What is needed:
In the listing that follows, find the lines with the string "their" and report how many there are, without commentary.

Data for processing:
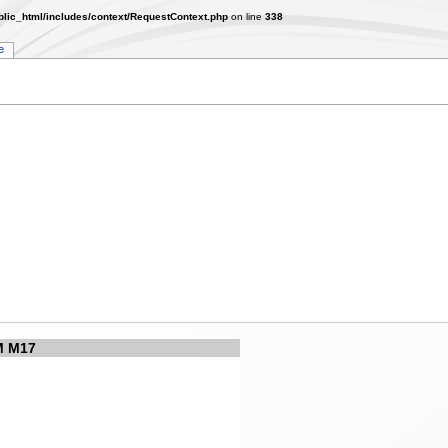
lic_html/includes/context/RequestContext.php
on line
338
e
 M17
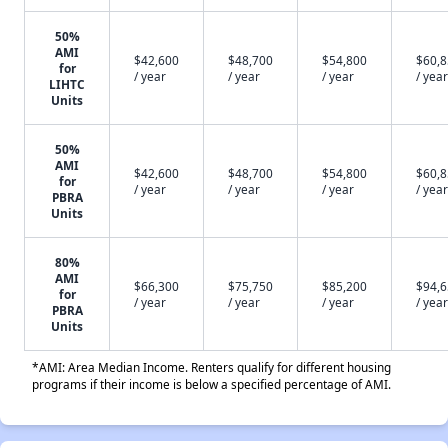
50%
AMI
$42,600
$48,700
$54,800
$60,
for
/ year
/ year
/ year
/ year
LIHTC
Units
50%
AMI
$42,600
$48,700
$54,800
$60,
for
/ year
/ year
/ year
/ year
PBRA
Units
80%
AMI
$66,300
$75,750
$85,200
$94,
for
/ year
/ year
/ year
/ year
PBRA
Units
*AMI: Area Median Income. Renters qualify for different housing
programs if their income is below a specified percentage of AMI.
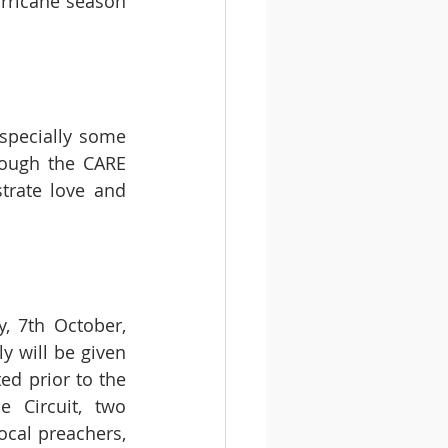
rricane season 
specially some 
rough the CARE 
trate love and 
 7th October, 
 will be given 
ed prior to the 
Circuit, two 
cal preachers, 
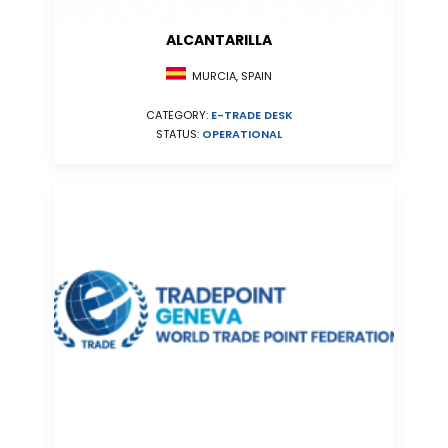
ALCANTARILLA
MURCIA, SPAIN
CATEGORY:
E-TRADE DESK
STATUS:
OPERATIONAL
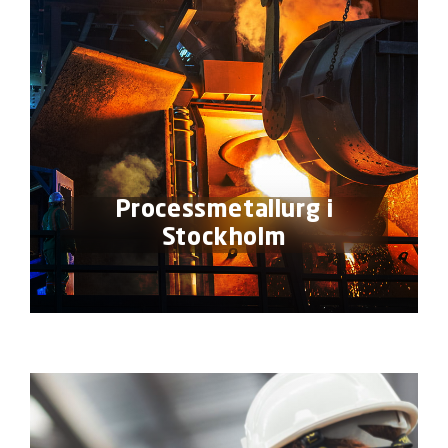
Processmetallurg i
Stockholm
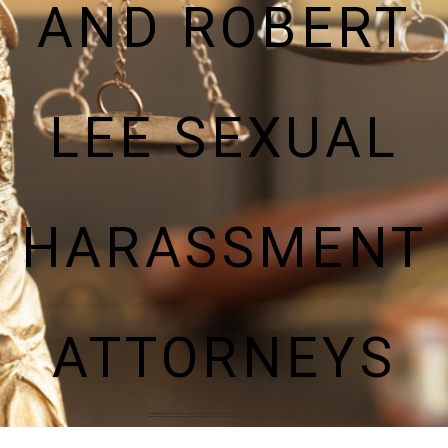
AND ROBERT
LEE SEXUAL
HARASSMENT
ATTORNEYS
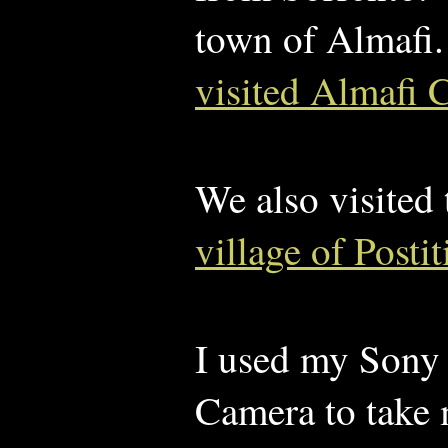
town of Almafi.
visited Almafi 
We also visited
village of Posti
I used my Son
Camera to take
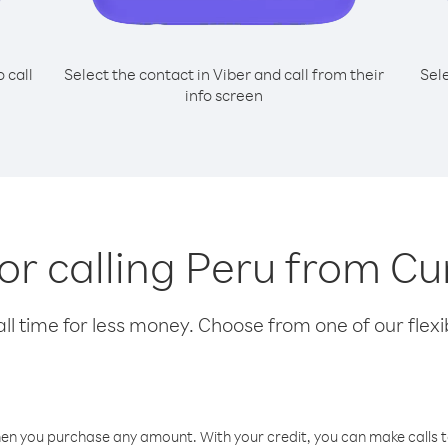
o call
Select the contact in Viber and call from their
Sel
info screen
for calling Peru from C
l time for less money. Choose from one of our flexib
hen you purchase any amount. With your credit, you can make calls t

Your solution:
2